* STUDY MATERIAL *
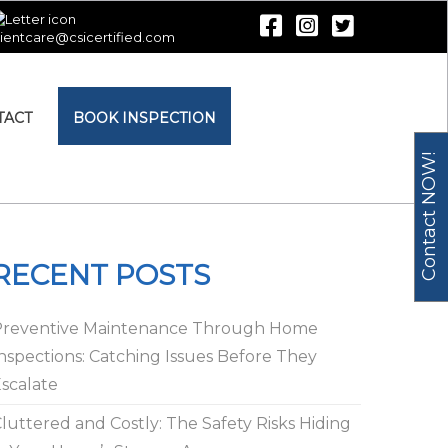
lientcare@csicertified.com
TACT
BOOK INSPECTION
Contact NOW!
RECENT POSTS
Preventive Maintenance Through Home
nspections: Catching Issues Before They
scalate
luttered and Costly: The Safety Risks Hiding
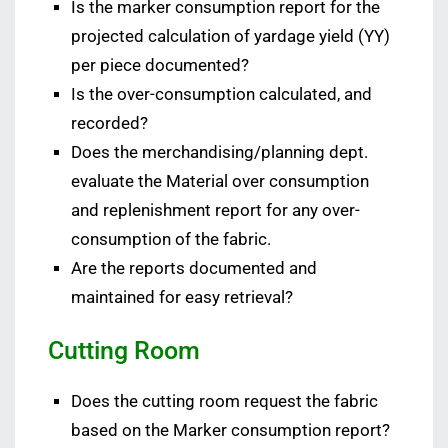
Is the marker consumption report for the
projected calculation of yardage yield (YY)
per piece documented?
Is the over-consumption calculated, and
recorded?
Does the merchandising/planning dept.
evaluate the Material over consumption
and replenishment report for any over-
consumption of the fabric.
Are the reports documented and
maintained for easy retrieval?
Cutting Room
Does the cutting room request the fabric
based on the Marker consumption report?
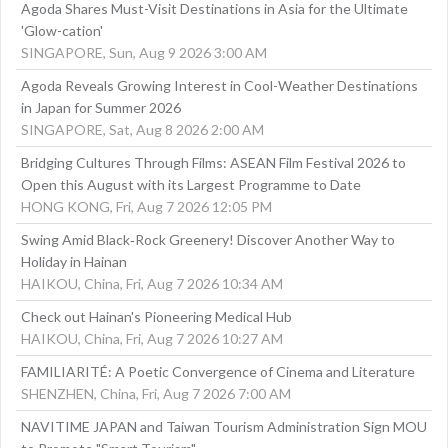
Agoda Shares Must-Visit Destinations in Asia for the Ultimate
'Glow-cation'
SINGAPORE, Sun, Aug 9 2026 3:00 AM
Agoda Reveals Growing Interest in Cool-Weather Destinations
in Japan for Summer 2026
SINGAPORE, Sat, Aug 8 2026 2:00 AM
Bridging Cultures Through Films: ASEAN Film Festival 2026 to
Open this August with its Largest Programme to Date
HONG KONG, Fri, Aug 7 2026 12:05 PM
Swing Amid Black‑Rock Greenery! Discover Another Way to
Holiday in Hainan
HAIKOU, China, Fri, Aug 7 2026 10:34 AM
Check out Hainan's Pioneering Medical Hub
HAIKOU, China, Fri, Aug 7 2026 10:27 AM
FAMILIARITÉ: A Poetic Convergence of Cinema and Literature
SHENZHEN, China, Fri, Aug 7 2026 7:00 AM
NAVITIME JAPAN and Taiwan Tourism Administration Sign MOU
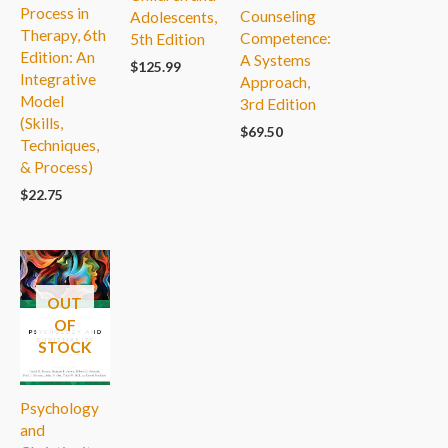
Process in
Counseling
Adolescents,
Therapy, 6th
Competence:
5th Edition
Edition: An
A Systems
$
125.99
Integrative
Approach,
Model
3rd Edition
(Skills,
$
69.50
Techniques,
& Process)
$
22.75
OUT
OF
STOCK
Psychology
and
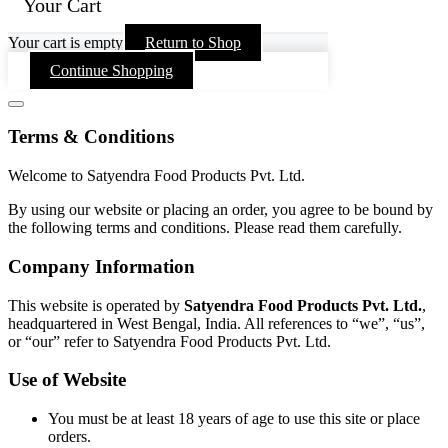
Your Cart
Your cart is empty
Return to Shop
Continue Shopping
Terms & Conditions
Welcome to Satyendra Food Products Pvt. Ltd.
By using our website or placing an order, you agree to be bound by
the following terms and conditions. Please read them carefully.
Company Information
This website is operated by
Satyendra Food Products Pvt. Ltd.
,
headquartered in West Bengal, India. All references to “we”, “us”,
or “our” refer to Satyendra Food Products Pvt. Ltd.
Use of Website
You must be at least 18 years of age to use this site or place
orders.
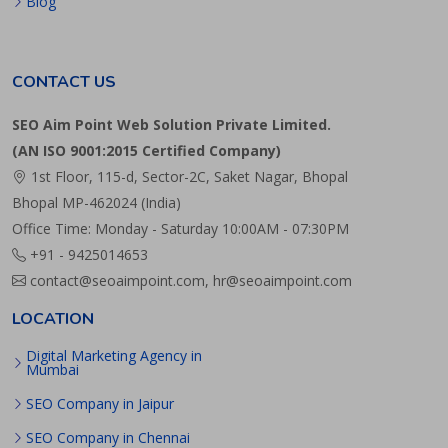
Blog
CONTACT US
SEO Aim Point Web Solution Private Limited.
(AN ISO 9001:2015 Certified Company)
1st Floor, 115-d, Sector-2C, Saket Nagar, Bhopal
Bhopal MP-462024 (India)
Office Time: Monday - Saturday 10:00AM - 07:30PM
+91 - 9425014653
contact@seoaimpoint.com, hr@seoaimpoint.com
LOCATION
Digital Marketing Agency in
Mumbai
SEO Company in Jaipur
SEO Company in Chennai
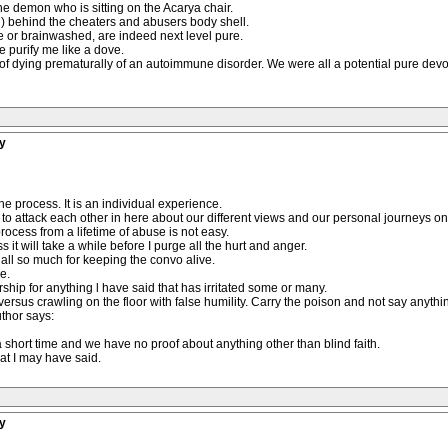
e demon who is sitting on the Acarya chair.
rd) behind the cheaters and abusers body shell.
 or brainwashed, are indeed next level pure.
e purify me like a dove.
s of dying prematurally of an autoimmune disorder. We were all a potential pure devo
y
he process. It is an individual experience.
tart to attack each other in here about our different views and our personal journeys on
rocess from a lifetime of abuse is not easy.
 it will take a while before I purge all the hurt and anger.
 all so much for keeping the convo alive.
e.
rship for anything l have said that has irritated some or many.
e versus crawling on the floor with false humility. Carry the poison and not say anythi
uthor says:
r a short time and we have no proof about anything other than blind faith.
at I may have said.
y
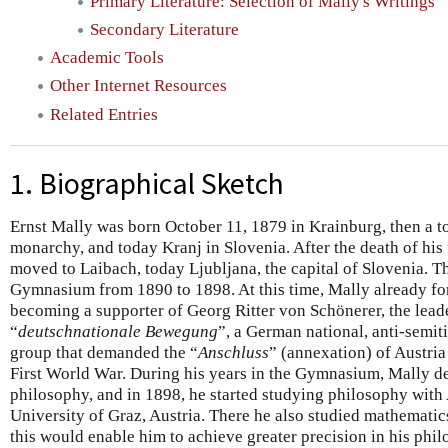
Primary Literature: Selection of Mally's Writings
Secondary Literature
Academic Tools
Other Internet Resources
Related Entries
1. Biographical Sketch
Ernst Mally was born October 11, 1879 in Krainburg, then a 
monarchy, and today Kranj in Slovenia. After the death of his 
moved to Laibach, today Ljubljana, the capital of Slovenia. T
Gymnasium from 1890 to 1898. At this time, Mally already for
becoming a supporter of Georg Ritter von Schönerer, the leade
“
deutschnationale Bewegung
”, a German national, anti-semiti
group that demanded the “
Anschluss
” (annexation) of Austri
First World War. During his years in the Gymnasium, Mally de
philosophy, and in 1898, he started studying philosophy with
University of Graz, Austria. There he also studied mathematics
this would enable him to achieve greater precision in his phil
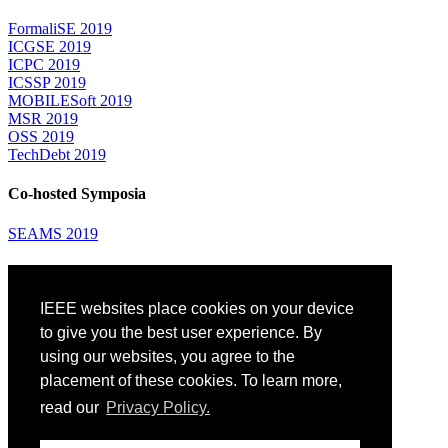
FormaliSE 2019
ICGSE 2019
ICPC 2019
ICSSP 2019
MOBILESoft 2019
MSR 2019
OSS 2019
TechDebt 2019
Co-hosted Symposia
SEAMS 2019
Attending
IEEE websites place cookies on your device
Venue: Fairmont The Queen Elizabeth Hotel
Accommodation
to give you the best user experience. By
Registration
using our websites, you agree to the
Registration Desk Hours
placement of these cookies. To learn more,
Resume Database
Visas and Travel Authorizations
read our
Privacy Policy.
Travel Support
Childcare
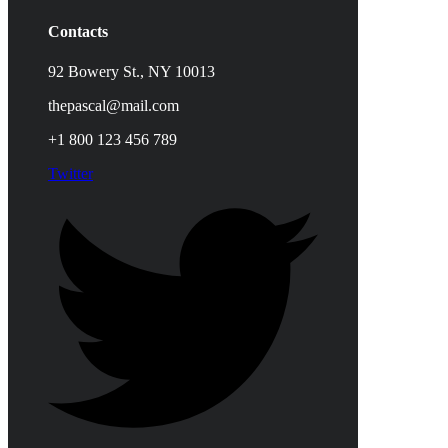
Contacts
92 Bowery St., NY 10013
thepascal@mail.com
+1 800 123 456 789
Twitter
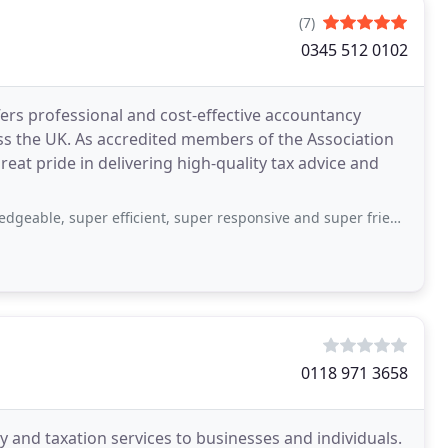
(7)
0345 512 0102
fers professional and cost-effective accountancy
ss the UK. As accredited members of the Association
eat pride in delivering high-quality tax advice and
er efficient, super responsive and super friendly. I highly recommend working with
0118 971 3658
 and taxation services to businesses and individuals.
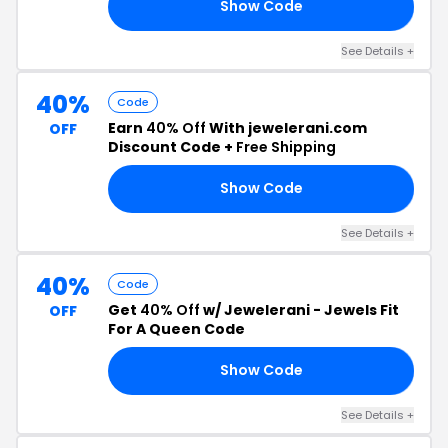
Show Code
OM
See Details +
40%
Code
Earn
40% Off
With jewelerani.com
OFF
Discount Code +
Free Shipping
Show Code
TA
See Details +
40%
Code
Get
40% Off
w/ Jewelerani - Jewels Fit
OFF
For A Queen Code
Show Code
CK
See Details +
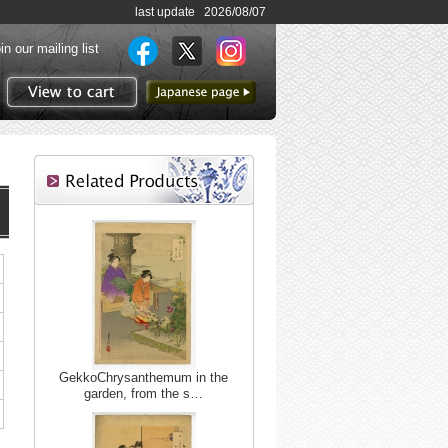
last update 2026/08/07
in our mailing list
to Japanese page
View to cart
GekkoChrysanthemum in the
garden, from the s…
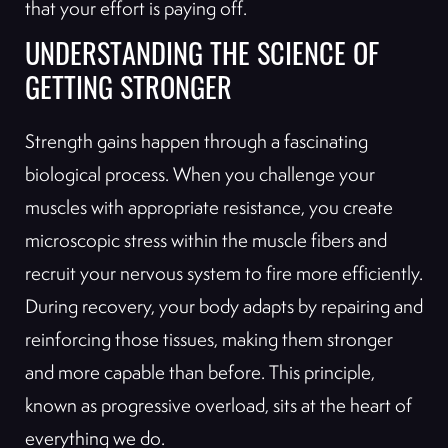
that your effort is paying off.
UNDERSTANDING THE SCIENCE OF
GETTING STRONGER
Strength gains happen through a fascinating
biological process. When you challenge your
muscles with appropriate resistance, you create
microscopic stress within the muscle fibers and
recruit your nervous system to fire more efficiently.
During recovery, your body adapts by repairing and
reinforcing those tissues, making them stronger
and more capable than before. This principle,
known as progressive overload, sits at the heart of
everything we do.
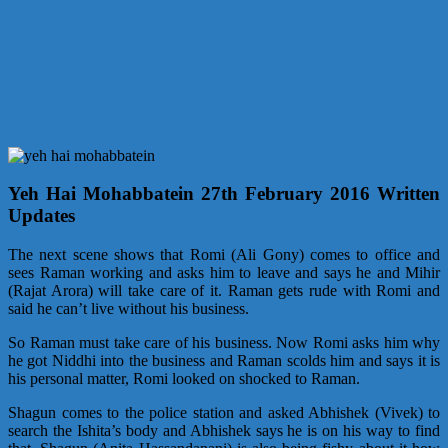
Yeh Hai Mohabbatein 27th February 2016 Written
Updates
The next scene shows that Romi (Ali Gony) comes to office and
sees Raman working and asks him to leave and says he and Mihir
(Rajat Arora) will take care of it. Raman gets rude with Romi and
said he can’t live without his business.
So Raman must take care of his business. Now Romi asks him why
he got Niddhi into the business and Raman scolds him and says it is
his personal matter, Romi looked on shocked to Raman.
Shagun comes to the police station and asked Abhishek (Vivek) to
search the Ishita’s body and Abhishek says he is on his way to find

* TASK DETAILS *
Exclude every picture and copy the remaining data exactly.

* EXERCISE OUTPUT *
lientcare@csicertified.com
TACT
BOOK INSPECTION
Contact NOW!
RECENT POSTS
Preventive Maintenance Through Home
nspections: Catching Issues Before They
scalate
luttered and Costly: The Safety Risks Hiding
Is the marker consumption report for the
projected calculation of yardage yield (YY)
per piece documented?
Is the over-consumption calculated, and
recorded?
Does the merchandising/planning dept.
evaluate the Material over consumption
and replenishment report for any over-
consumption of the fabric.
Are the reports documented and
maintained for easy retrieval?
Cutting Room
Does the cutting room request the fabric
based on the Marker consumption report?
Agoda Shares Must-Visit Destinations in Asia for the Ultimate
'Glow-cation'
SINGAPORE, Sun, Aug 9 2026 3:00 AM
Agoda Reveals Growing Interest in Cool-Weather Destinations
in Japan for Summer 2026
SINGAPORE, Sat, Aug 8 2026 2:00 AM
Bridging Cultures Through Films: ASEAN Film Festival 2026 to
Open this August with its Largest Programme to Date
HONG KONG, Fri, Aug 7 2026 12:05 PM
Swing Amid Black‑Rock Greenery! Discover Another Way to
Holiday in Hainan
HAIKOU, China, Fri, Aug 7 2026 10:34 AM
Check out Hainan's Pioneering Medical Hub
HAIKOU, China, Fri, Aug 7 2026 10:27 AM
FAMILIARITÉ: A Poetic Convergence of Cinema and Literature
SHENZHEN, China, Fri, Aug 7 2026 7:00 AM
NAVITIME JAPAN and Taiwan Tourism Administration Sign MOU
Process in
Counseling
Adolescents,
Therapy, 6th
Competence:
5th Edition
Edition: An
A Systems
$
125.99
Integrative
Approach,
Model
3rd Edition
(Skills,
$
69.50
Techniques,
& Process)
$
22.75
OUT
OF
STOCK
Psychology
and
Your Cart
Your cart is empty
Return to Shop
Continue Shopping
Terms & Conditions
Welcome to Satyendra Food Products Pvt. Ltd.
By using our website or placing an order, you agree to be bound by
the following terms and conditions. Please read them carefully.
Company Information
This website is operated by
Satyendra Food Products Pvt. Ltd.
,
headquartered in West Bengal, India. All references to “we”, “us”,
or “our” refer to Satyendra Food Products Pvt. Ltd.
Use of Website
You must be at least 18 years of age to use this site or place
orders.
Blog
CONTACT US
SEO Aim Point Web Solution Private Limited.
(AN ISO 9001:2015 Certified Company)
1st Floor, 115-d, Sector-2C, Saket Nagar, Bhopal
Bhopal MP-462024 (India)
Office Time: Monday - Saturday 10:00AM - 07:30PM
+91 - 9425014653
contact@seoaimpoint.com, hr@seoaimpoint.com
LOCATION
Digital Marketing Agency in
Mumbai
SEO Company in Jaipur
SEO Company in Chennai
e demon who is sitting on the Acarya chair.
rd) behind the cheaters and abusers body shell.
 or brainwashed, are indeed next level pure.
e purify me like a dove.
s of dying prematurally of an autoimmune disorder. We were all a potential pure devo
y
he process. It is an individual experience.
tart to attack each other in here about our different views and our personal journeys on
rocess from a lifetime of abuse is not easy.
 it will take a while before I purge all the hurt and anger.
 all so much for keeping the convo alive.
e.
rship for anything l have said that has irritated some or many.
e versus crawling on the floor with false humility. Carry the poison and not say anythi
uthor says:
r a short time and we have no proof about anything other than blind faith.
at I may have said.
y
Primary Literature: Selection of Mally's Writings
Secondary Literature
Academic Tools
Other Internet Resources
Related Entries
1. Biographical Sketch
Ernst Mally was born October 11, 1879 in Krainburg, then a 
monarchy, and today Kranj in Slovenia. After the death of his 
moved to Laibach, today Ljubljana, the capital of Slovenia. T
Gymnasium from 1890 to 1898. At this time, Mally already for
becoming a supporter of Georg Ritter von Schönerer, the leade
“
deutschnationale Bewegung
”, a German national, anti-semiti
group that demanded the “
Anschluss
” (annexation) of Austri
First World War. During his years in the Gymnasium, Mally de
philosophy, and in 1898, he started studying philosophy with
University of Graz, Austria. There he also studied mathematics
this would enable him to achieve greater precision in his phil
FormaliSE 2019
ICGSE 2019
ICPC 2019
ICSSP 2019
MOBILESoft 2019
MSR 2019
OSS 2019
TechDebt 2019
Co-hosted Symposia
SEAMS 2019
Attending
IEEE websites place cookies on your device
Venue: Fairmont The Queen Elizabeth Hotel
Accommodation
to give you the best user experience. By
Registration
using our websites, you agree to the
Registration Desk Hours
placement of these cookies. To learn more,
Resume Database
Visas and Travel Authorizations
read our
Privacy Policy.
Travel Support
Childcare
Contacts
92 Bowery St., NY 10013
thepascal@mail.com
+1 800 123 456 789
Twitter
(7)
0345 512 0102
fers professional and cost-effective accountancy
ss the UK. As accredited members of the Association
eat pride in delivering high-quality tax advice and
er efficient, super responsive and super friendly. I highly recommend working with
0118 971 3658
 and taxation services to businesses and individuals.
Show Code
OM
See Details +
40%
Code
Earn
40% Off
With jewelerani.com
OFF
Discount Code +
Free Shipping
Show Code
TA
See Details +
40%
Code
Get
40% Off
w/ Jewelerani - Jewels Fit
OFF
For A Queen Code
Show Code
CK
See Details +
last update 2026/08/07
in our mailing list
to Japanese page
View to cart
GekkoChrysanthemum in the
garden, from the s…
that your effort is paying off.
UNDERSTANDING THE SCIENCE OF
GETTING STRONGER
Strength gains happen through a fascinating
biological process. When you challenge your
muscles with appropriate resistance, you create
microscopic stress within the muscle fibers and
recruit your nervous system to fire more efficiently.
During recovery, your body adapts by repairing and
reinforcing those tissues, making them stronger
and more capable than before. This principle,
known as progressive overload, sits at the heart of
everything we do.
Yeh Hai Mohabbatein 27th February 2016 Written
Updates
The next scene shows that Romi (Ali Gony) comes to office and
sees Raman working and asks him to leave and says he and Mihir
(Rajat Arora) will take care of it. Raman gets rude with Romi and
said he can’t live without his business.
So Raman must take care of his business. Now Romi asks him why
he got Niddhi into the business and Raman scolds him and says it is
his personal matter, Romi looked on shocked to Raman.
Shagun comes to the police station and asked Abhishek (Vivek) to
search the Ishita’s body and Abhishek says he is on his way to find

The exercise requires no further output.